In short: The "community" actually alters the law enforcement function, instead of the police altering the community's perception of them.
As with other outmoded concepts, the idea of community policing has not proven to be a workable model.
R. Gannon, St. Petersburg
State's higher ed boss leaving | Aug. 8
He made system stronger
After four productive years working on behalf of higher education in Florida, Chancellor Frank T. Brogan announced Wednesday that he is leaving us for a new opportunity in Pennsylvania at the end of next month.
We are extremely grateful to Frank for what he's leaving behind — a system stronger than ever. Thanks to Frank's leadership and the hard work of our Board of Governors, we have a more cohesive, efficient system of universities where there was once disjointedness. We enjoy fruitful relationships with state leaders and stakeholders where there was once acrimony. We continue to climb higher toward excellence, with our institutions improving each year in key measures of student success. Our accountability framework for tracking university and system goals has been nationally lauded.
In the coming weeks, our board will appoint an interim leader to maintain our progress as we conduct a national search for a permanent chancellor. The legacy that Frank leaves gives me absolute confidence that we will find another superstar to help lead us. Whoever that person is, he or she will be welcomed by a dedicated and supportive Board of Governors and a State University System that is poised for greatness.
Dean Colson, chair, Florida Board of Governors, Tallahassee
Spending on the arts pays off | Aug. 5
Competition and rewards
This letter brought much-needed attention to federal arts spending. Congress should not cut funding for the National Endowment for the Arts, a vital federal agency.
However, the accessibility of arts grants, at the state and federal level, needs to be addressed. Grant dollars are typically filtered — and their impact diluted — through institutions and stand-alone programs that only offer short-term employment for artists. For the most part, artwork is not being created as a result of NEA initiatives in Florida, including in the Tampa Bay area.

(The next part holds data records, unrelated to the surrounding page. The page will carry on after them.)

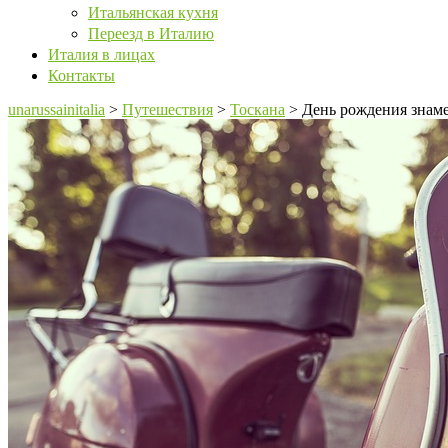
Итальянская кухня
Переезд в Италию
Италия в лицах
Контакты
unarussainitalia
>
Путешествия
>
Тоскана
>
День рождения знаме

Congress needs to overturn the ban on individual visual artist fellowships and allow applicants to compete based on merit. This will result in artwork actually being created, and bring the highest benefit to individuals and to the nation's art and cultural life.
Joseph Weinzettle, St. Petersburg
Code system called broken | Aug. 2
Professional help needed
Tampa's code enforcement and DUI squad debacles suggest the city would be better managed by replacing the strong mayor model of government with the council-city manager model. City managers are hired based on formal training and prior experience in city management.
Management education emphasizes long-term planning, something that is lacking in Tampa, particularly for infrastructure and neighborhoods. As an example of how planning can accomplish major goals, in the early 1970s, San Diego (my hometown) planned to bury the power lines and accomplished the goal in 10 years. In contrast, my neighborhood in Tampa has been unable to get a left turn arrow added at a traffic signal, much less get a single power line buried.
Under Mayor Bob Buckhorn, Tampa was transformed into a military state for the Republican National Convention. This apparently occurred because it was anticipated "the public" would show up, but most ultimately stayed home. In contrast, Charlotte, N.C., which uses the city manager model, had a street festival when hosting the Democratic National Convention. They had a festival, while we got the "halt, who goes there" treatment.
Tampa will remain stuck with debacles until it gets rid of the strong mayor model.